By Seth Godin via sethgodin.typepad.com Article
“Human beings make rational decisions in our considered long-term best interest.
Actually, behavioral economics shows us that people almost never do this. Our decision-making systems are unpredictable, buggy and often wrong. We are easily distracted, and even more easily conned. …
The free market is free.
The free market only works because it has boundaries, rules and methods of enforcement. Value is created by increasing information flow and working to have as many contributing citizens as possible.
Profit is a good way to demonstrate the creation of value.

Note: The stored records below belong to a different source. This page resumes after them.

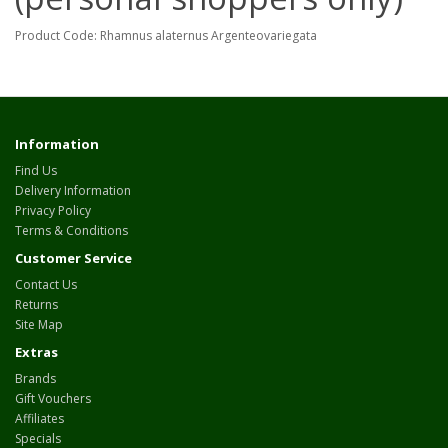
Product Code: Rhamnus alaternus Argenteovariegata
Information
Find Us
Delivery Information
Privacy Policy
Terms & Conditions
Customer Service
Contact Us
Returns
Site Map
Extras
Brands
Gift Vouchers
Affiliates
Specials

In fact, it’s a pretty lousy method. … Profit is often a measure of short-term imbalances or pricing power, not value. I hope we can agree that a caring nurse in the pediatric oncology ward adds more value than a well-paid cosmetic plastic surgeon doing augmentations. People with more money might pay more, but that doesn’t equate to value. …
The price of a stock represents the value of the company.

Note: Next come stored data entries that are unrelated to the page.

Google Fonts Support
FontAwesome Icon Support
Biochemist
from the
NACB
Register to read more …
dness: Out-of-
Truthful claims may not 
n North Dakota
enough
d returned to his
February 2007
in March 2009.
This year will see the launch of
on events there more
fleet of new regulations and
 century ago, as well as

It turns out that the price of a stock merely reflects what a few people decided to trade it for today. Tomorrow, it will certainly be different, even if nothing about the company itself changes. There’s very little correlation with how the traders come to value a company in the market and how much value a company actually creates.
The only purpose of a company is to maximize long-term shareholder value.
Says who? Is the only purpose of your career to maximize lifetime income? If a company is the collective work of humans, we ought to measure the value that those humans seek to create.”